Release 18.08
This release of Arm NN integrates the latest Compute Library and adds improvements to thread-safety, memory consumption and overall performance.
New Features:
- The amount of system memory needed for a loaded network has been reduced compared to Release 18.05.
- Support for LSTM operator.
- Support for 16-bit floating point including:
- Support for 16-bit floating point weights and bias tensors in ModelBuilder (INetwork) API
- Optimiser option to automatically convert 32-bit floating point models to 16-bit floating point where supported.
- Support for computing inference in 16-bit floating point precision.
- Support for Tensorflow Lite parser including additional operator support for :
- AVERAGE_POOL_2D
- CONV_2D
- DEPTHWISE_CONV_2D
- SOFTMAX
- SQUEEZE
- Support for ONNX parser including additional layer support for:
- Addition
- Convolution
- MatMul
- Max Pool
- Constant
- Relu
- Reshape
- More detailed profiling with JSON output format support.

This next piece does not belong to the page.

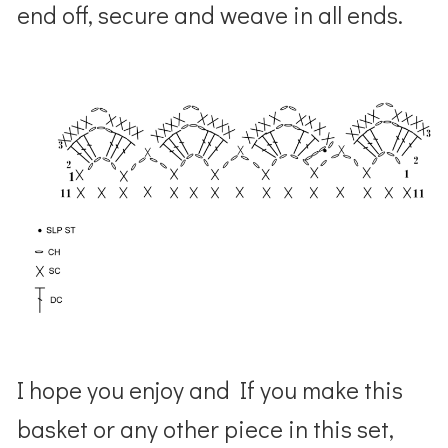
end off, secure and weave in all ends.
I hope you enjoy and If you make this
basket or any other piece in this set,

- Captures CL and Neon kernel level events
Public API Changes:
- API for creating a Runtime object has changed. It no longer takes an armnn::Compute argument but instead requires a CreationOptions object. (See include/armnn/IRuntime.hpp)
- The Optimize function now takes an additional 2 parameters (See include/armnn/INetwork.hpp)
- The backendPreferences which is a vector of compute devices that the user wants to execute the workloads on in preference order. The optimize function will attempt to use the first backend in the list, only falling back to subsequent backends if the first does not support the layer. e.g. a preference list of GpuAcc, CpuAcc will attempt to execute on the Mali GPU, falling back to a v7/v8 ARM CPU if the workload in question is not supported by the GPU
- (Optional) OptimizerOptions parameter which contains the flag to convert a 32-bit floating point model to 16-bit floating point automatically.
Other changes:
- This release of ArmNN requires at least release 18.08 of the Compute Library.
- Fixed an issue where a 4d softmax causes entire network to fail conversion.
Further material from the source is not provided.